C'est une vaste question. Il ressort de notre étude que, entre Saint-Martin et Saint-Barthélemy, les situations sont très différentes ; si bien que la crise provoquée par Irma n'y a pas du tout été gérée de la même manière. Plusieurs facteurs, notamment des facteurs externes, l'expliquent. À Saint-Martin, tout d'abord, le centre opérationnel territorial (COT) a été très endommagé : les autorités se sont retrouvées piégées dans la préfecture, en prise à des vents violents et à des bâtiments inondés. Saint Barthélemy n'a pas connu un problème semblable.
Les populations, mais aussi les autorités elles-mêmes, ont évoqué le problème de l'anticipation. Personne ne s'imaginait que le cyclone serait aussi violent. Le dernier cyclone en date – Luis –, en 1995, avait été très long – trente-six heures – et assez puissant – il était de catégorie 4. Tout le monde avait gardé à l'esprit ce niveau d'intensité. Or, si Irma a duré moins longtemps, il a été beaucoup plus intense, l'œil du cyclone étant passé sur les deux îles. Ces territoires ont manifestement été confrontés à des difficultés d'anticipation de l'intensité de l'aléa : on est passé de la vigilance orange à la vigilance violette en l'espace de quelques heures.
On a toutefois observé de grandes différences entre les deux territoires. À Saint-Barthélemy, le président de la collectivité a affirmé, après le passage de l'ouragan, qu'il pouvait se débrouiller sans l'aide de l'État. Une certaine anticipation avait eu lieu. Des engins de nettoyage des routes avaient été prépositionnnés en collaboration avec les entreprises de l'île. On a observé une forme d'auto-organisation associant la population, les entreprises et la collectivité ; elle était le fruit d'une certaine préparation mais résultait aussi, pour une part, d'actions spontanées. Très vite, le nettoyage des routes a commencé, la collectivité a installé des bornes wifi afin de rétablir les communications, le ravitaillement a été assuré d'une manière assez efficace, aux dires de la population. Une grande majorité des habitants a salué la gestion de la crise.

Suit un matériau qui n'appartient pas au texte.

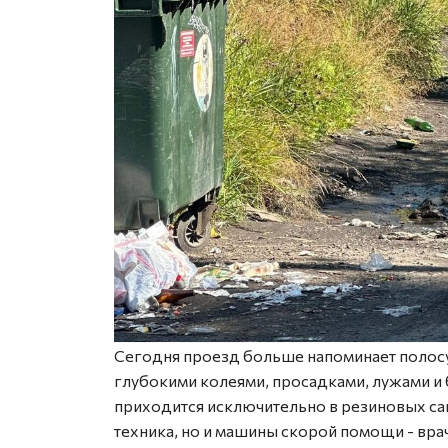
Сегодня проезд больше напоминает полосу 
глубокими колеями, просадками, лужами и 
приходится исключительно в резиновых сап
техника, но и машины скорой помощи - вр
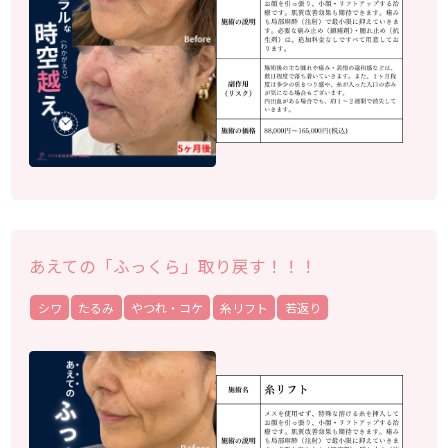
あえての「ふっくら」取り戻す！！！
シワ
たるみ
やつれ・コケ
糸リフト
若返り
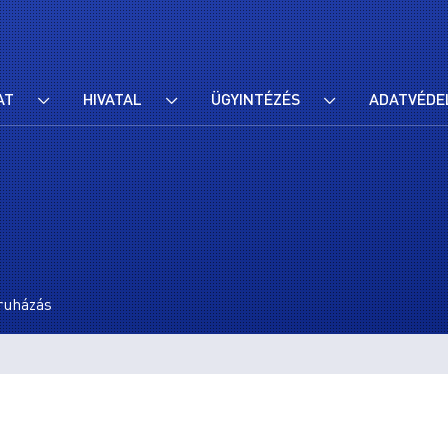
AT
HIVATAL
ÜGYINTÉZÉS
ADATVÉDE
eruházás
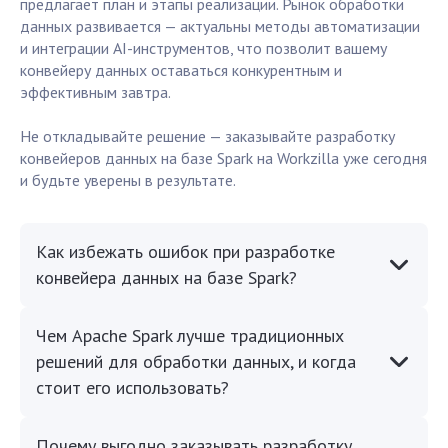
предлагает план и этапы реализации. Рынок обработки
данных развивается — актуальны методы автоматизации
и интеграции AI-инструментов, что позволит вашему
конвейеру данных оставаться конкурентным и
эффективным завтра.
Не откладывайте решение — заказывайте разработку
конвейеров данных на базе Spark на Workzilla уже сегодня
и будьте уверены в результате.
Как избежать ошибок при разработке
конвейера данных на базе Spark?
Чем Apache Spark лучше традиционных
решений для обработки данных, и когда
стоит его использовать?
Почему выгодно заказывать разработку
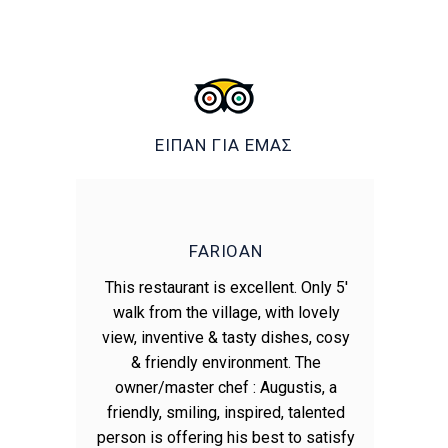
ΕΙΠΑΝ ΓΙΑ ΕΜΑΣ
FARIOAN
vice.
This restaurant is excellent. Only 5'
Πο
d we
walk from the village, with lovely
γεύ
erb.
view, inventive & tasty dishes, cosy
& friendly environment. The
owner/master chef : Augustis, a
friendly, smiling, inspired, talented
person is offering his best to satisfy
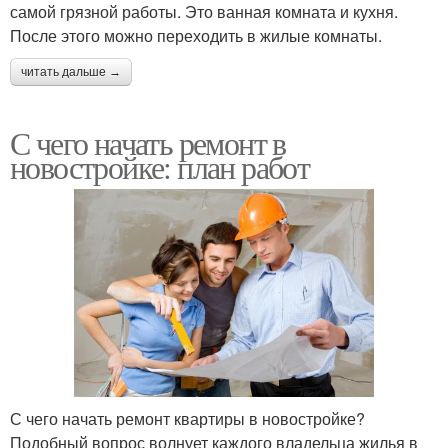
самой грязной работы. Это ванная комната и кухня.
После этого можно переходить в жилые комнаты.
читать дальше →
С чего начать ремонт в
новостройке: план работ
С чего начать ремонт квартиры в новостройке?
Подобный вопрос волнует каждого владельца жилья в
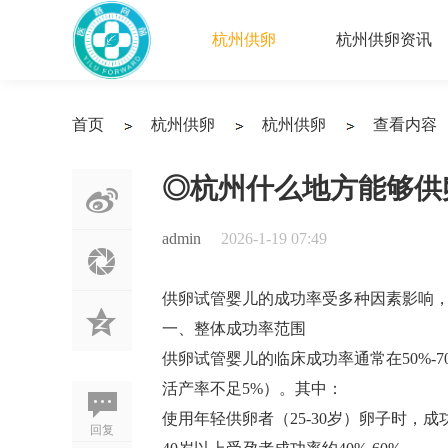
杭州供卵
杭州供卵资讯
首页
杭州供卵
杭州供卵
查看内容
›
›
›
◎杭州什么地方能够供
admin
2026-1-19 07:49
供卵试管婴儿的成功率受多种因素影响
一、整体成功率范围
供卵试管婴儿的临床成功率通常在‌50%-
活产率不足5%）‌。其中：
使用年轻供卵者（25-30岁）卵子时，成功率
回复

À Saint-Martin, les choses se sont déroulées de manière assez différente. D'abord, les pillages qui ont eu lieu dans les heures qui ont suivi la fin de l'ouragan ont perturbé la gestion de la crise. Les autorités, les services de secours et de police ont dû agir contre ces pillages, qui ont duré plusieurs jours et qui, selon les témoignages que certains nous ont livrés, ont fait plus de mal que le cyclone. Le traumatisme que ce dernier a causé a été très vite remplacé par le choc consécutif aux pillages.
Ensuite, pour reprendre les propos tenus lors des entretiens que nous avons eus avec les autorités locales et la population, la gestion de crise à Saint-Martin a été jugée désorganisée. Beaucoup, par exemple, n'ont pas compris pourquoi l'État n'avait pas prépositionné des services de secours supplémentaires dans l'île. Les autorités l'ont expliqué par la suite mais cette perception est demeurée dans les esprits. On ne savait pas exactement où ni à quelle heure avaient lieu les ravitaillements. Certains quartiers ont été jugés privilégiés par rapport à d'autres. La perception d'un manque d'anticipation a conduit à un sentiment de méfiance, qui vis-à-vis de l'État, qui à l'endroit de la collectivité – sans que l'on puisse établir une typologie des personnes selon l'institution qu'elles visaient.
La reconstruction a été plus rapide à Saint-Barthélemy qu'à Saint-Martin, ce qui s'explique, d'une part, parce que Saint-Barthélemy est plus petit et, d'autre part, parce que les constructions à Saint-Barthélemy sont moins vulnérables qu'à Saint-Martin, où l'urbanisation est parfois un peu anarchique. À titre d'exemple, le quartier de Sandy-Ground, situé en bord de mer, où l'on recourt souvent à l'autoconstruction, est plus fragile, aussi bien face au vent qu'à la mer.